**Record set**
Content starts

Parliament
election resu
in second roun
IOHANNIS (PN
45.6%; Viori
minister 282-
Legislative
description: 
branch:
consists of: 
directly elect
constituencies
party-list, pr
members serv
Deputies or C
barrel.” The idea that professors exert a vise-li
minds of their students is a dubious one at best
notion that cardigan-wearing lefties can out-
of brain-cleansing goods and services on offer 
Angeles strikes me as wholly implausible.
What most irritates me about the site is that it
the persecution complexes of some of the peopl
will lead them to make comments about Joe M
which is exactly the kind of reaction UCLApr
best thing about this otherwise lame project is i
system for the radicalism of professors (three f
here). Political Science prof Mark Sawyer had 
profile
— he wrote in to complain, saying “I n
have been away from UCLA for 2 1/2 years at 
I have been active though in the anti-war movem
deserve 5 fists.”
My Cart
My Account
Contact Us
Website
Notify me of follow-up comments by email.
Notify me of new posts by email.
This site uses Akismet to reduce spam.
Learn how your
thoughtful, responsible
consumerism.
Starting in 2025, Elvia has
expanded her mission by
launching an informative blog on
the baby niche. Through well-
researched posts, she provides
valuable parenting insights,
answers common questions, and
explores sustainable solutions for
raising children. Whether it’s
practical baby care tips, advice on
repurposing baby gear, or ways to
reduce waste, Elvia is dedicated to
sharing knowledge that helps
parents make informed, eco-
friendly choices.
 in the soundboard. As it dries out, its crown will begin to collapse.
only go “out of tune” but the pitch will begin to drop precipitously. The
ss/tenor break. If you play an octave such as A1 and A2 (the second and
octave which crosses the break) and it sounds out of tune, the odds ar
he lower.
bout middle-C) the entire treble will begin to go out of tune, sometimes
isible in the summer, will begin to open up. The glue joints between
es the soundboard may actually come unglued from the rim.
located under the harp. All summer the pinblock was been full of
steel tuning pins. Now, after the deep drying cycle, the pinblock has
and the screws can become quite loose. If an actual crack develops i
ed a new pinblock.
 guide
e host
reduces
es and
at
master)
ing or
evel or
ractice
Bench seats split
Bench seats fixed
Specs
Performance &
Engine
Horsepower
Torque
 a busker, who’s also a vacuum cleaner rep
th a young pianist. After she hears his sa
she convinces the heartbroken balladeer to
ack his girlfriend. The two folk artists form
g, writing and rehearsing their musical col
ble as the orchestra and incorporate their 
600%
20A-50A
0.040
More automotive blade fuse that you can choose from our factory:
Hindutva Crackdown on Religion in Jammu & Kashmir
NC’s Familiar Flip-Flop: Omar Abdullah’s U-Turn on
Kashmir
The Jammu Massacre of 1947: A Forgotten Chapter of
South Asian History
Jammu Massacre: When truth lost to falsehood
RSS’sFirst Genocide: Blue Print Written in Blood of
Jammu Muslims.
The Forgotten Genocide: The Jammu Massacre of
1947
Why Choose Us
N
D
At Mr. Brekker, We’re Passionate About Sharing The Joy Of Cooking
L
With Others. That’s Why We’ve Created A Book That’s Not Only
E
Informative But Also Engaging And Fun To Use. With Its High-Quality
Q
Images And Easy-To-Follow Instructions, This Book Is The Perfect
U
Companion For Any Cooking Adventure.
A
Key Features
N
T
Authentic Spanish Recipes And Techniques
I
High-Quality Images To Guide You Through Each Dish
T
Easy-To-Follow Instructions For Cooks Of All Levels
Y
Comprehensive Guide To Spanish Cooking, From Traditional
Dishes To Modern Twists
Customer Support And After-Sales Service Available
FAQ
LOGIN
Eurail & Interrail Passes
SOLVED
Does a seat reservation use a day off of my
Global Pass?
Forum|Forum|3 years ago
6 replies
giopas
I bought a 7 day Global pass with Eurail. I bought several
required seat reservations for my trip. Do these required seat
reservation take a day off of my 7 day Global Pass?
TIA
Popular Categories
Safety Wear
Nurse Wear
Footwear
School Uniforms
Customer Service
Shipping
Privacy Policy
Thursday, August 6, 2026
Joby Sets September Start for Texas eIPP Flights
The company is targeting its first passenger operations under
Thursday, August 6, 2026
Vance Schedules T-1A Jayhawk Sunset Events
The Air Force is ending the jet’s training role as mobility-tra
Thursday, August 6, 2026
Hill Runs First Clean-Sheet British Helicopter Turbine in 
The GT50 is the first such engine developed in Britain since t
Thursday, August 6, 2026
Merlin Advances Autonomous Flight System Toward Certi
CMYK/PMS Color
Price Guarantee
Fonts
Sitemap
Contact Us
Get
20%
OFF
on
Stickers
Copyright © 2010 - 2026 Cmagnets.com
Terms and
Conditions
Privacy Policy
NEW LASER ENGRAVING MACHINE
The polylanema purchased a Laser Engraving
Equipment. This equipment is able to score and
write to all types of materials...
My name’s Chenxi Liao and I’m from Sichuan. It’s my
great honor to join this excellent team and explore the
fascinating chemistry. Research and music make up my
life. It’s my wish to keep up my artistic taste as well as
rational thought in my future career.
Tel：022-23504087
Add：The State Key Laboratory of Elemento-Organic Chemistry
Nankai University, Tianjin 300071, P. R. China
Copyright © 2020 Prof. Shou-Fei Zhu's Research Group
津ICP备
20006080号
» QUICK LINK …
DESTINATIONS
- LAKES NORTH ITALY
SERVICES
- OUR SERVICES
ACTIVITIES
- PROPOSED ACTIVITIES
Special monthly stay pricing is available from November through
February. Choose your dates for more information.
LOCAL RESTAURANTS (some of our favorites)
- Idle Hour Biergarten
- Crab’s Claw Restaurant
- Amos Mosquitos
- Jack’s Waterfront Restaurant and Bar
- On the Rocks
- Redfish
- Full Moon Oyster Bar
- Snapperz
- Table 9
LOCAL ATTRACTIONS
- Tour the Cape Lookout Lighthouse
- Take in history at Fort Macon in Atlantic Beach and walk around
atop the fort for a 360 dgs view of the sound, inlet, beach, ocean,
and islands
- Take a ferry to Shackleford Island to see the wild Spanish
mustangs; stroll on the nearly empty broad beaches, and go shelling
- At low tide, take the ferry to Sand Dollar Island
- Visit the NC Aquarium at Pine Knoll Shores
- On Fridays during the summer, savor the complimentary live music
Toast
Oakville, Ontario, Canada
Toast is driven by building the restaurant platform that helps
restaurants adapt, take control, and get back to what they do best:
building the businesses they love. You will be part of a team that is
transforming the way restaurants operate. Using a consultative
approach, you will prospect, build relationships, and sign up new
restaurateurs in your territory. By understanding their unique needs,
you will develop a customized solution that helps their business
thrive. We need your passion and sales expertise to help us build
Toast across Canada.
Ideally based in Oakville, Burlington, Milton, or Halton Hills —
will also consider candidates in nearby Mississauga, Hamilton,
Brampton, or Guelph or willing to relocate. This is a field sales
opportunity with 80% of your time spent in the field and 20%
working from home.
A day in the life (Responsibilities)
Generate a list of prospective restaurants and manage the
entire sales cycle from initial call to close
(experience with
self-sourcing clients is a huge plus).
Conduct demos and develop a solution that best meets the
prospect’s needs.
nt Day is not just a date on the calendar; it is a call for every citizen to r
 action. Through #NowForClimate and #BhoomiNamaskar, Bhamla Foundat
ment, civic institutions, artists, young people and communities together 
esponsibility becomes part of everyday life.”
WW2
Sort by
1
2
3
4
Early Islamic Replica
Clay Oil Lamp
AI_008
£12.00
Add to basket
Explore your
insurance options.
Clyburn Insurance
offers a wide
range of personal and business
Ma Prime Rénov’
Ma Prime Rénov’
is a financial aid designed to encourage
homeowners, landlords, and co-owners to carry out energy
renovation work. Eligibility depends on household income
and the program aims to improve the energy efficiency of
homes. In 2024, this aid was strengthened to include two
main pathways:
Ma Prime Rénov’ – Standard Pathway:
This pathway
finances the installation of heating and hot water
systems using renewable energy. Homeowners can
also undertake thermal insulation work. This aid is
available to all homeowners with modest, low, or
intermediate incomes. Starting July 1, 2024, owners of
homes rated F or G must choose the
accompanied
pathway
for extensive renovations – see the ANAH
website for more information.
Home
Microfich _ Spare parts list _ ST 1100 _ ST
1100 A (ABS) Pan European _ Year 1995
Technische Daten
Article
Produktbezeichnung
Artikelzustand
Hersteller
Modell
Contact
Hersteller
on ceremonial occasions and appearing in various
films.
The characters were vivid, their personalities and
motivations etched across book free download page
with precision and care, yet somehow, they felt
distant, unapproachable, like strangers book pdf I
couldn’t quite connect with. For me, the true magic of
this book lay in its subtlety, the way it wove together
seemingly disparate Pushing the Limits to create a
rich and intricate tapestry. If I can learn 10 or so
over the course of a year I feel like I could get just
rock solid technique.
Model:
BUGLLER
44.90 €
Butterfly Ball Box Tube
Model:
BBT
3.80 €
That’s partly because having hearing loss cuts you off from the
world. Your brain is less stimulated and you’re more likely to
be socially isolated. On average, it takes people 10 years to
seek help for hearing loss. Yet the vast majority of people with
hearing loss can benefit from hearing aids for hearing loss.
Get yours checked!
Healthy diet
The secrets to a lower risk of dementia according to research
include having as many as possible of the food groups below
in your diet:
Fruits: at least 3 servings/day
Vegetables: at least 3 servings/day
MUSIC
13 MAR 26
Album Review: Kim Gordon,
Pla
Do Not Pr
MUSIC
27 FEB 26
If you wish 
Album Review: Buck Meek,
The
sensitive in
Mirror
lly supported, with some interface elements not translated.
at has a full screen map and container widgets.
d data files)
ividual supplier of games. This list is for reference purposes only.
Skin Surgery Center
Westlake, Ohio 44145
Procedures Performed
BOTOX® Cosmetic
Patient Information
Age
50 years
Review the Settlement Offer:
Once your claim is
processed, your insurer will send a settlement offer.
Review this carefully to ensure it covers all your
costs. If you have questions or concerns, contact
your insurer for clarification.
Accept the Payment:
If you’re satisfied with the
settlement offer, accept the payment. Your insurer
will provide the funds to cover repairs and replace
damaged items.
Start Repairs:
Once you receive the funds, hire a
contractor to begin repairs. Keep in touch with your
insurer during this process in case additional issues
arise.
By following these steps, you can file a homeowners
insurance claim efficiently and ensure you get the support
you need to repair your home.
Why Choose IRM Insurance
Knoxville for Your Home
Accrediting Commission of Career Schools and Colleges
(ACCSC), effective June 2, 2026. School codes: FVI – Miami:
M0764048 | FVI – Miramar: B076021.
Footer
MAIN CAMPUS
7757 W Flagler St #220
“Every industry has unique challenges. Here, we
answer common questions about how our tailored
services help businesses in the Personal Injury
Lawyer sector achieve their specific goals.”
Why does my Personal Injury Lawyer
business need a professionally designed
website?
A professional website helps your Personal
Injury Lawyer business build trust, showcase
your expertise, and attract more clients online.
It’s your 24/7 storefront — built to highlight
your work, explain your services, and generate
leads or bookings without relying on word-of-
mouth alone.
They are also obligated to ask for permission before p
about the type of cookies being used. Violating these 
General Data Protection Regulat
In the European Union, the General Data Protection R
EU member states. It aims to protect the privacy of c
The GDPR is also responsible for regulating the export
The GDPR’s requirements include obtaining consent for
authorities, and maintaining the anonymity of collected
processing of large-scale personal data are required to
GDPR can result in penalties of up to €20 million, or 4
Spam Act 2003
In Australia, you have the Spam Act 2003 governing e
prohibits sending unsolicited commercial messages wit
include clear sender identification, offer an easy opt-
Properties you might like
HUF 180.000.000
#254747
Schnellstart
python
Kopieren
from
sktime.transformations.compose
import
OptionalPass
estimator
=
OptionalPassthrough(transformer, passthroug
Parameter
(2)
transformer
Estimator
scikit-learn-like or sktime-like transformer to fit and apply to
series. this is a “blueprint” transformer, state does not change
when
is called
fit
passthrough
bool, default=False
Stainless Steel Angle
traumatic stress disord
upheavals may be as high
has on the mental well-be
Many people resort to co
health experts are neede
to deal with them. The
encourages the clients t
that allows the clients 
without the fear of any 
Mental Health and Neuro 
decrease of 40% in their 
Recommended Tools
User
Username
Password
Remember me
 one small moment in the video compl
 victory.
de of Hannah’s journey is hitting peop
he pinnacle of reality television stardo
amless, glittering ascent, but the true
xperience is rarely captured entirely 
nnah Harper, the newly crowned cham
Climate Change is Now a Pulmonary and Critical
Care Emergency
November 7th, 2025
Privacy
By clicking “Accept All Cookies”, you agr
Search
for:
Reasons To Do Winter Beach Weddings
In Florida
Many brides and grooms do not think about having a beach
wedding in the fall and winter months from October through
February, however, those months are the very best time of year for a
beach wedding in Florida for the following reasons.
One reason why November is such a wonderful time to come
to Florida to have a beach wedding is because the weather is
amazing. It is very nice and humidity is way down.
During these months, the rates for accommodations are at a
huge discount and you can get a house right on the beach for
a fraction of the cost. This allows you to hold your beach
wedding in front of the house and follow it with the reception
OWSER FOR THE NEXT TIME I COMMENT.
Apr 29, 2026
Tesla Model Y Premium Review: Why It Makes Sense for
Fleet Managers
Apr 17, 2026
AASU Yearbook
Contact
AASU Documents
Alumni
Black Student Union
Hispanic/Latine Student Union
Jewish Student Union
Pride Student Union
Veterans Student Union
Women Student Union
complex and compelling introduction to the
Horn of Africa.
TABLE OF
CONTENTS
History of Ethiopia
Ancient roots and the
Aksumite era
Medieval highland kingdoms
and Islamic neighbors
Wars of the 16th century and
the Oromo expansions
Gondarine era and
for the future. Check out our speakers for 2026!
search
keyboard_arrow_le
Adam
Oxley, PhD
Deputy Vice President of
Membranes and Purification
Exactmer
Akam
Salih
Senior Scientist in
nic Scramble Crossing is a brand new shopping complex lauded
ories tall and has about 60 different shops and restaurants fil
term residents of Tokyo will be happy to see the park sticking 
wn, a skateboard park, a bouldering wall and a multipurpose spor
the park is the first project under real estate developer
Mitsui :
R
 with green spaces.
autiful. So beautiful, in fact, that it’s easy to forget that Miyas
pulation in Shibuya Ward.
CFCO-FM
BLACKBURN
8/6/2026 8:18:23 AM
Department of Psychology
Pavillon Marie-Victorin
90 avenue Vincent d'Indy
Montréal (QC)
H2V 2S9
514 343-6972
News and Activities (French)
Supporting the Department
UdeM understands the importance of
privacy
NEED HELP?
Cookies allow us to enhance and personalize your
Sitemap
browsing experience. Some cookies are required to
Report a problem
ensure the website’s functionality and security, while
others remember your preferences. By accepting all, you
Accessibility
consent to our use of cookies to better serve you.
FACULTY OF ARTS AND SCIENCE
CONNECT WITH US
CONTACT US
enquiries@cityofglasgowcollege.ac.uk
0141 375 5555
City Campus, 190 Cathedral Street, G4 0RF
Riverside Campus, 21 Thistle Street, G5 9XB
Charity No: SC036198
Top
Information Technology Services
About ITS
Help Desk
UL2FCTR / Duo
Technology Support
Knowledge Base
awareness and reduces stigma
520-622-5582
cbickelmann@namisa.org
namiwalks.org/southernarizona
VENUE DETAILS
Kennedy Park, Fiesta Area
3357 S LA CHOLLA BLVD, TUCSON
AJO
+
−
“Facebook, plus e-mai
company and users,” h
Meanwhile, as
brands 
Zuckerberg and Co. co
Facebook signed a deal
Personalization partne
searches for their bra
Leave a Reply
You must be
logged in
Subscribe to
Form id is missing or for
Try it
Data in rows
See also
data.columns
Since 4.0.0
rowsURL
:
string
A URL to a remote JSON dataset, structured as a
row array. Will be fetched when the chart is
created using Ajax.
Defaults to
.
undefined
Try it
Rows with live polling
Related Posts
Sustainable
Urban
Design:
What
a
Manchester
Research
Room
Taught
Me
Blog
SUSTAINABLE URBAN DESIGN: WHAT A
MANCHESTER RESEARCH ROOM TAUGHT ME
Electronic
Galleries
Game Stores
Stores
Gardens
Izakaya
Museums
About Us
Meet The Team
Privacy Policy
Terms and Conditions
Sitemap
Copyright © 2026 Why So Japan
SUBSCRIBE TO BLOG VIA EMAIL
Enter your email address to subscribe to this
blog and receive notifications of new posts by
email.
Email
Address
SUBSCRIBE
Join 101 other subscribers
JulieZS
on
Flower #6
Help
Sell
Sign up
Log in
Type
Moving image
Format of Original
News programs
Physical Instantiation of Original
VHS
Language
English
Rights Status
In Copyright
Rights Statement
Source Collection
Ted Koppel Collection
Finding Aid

Content ends

**Task details**
Retype exactly the lines of the data above, starting at its first line and finishing with the line that has "located under the" in it.

**Answer below**
Parliament
election resu
in second roun
IOHANNIS (PN
45.6%; Viori
minister 282-
Legislative
description: 
branch:
consists of: 
directly elect
constituencies
party-list, pr
members serv
Deputies or C
barrel.” The idea that professors exert a vise-li
minds of their students is a dubious one at best
notion that cardigan-wearing lefties can out-
of brain-cleansing goods and services on offer 
Angeles strikes me as wholly implausible.
What most irritates me about the site is that it
the persecution complexes of some of the peopl
will lead them to make comments about Joe M
which is exactly the kind of reaction UCLApr
best thing about this otherwise lame project is i
system for the radicalism of professors (three f
here). Political Science prof Mark Sawyer had 
profile
— he wrote in to complain, saying “I n
have been away from UCLA for 2 1/2 years at 
I have been active though in the anti-war movem
deserve 5 fists.”
My Cart
My Account
Contact Us
Website
Notify me of follow-up comments by email.
Notify me of new posts by email.
This site uses Akismet to reduce spam.
Learn how your
thoughtful, responsible
consumerism.
Starting in 2025, Elvia has
expanded her mission by
launching an informative blog on
the baby niche. Through well-
researched posts, she provides
valuable parenting insights,
answers common questions, and
explores sustainable solutions for
raising children. Whether it’s
practical baby care tips, advice on
repurposing baby gear, or ways to
reduce waste, Elvia is dedicated to
sharing knowledge that helps
parents make informed, eco-
friendly choices.
 in the soundboard. As it dries out, its crown will begin to collapse.
only go “out of tune” but the pitch will begin to drop precipitously. The
ss/tenor break. If you play an octave such as A1 and A2 (the second and
octave which crosses the break) and it sounds out of tune, the odds ar
he lower.
bout middle-C) the entire treble will begin to go out of tune, sometimes
isible in the summer, will begin to open up. The glue joints between
es the soundboard may actually come unglued from the rim.
located under the harp. All summer the pinblock was been full of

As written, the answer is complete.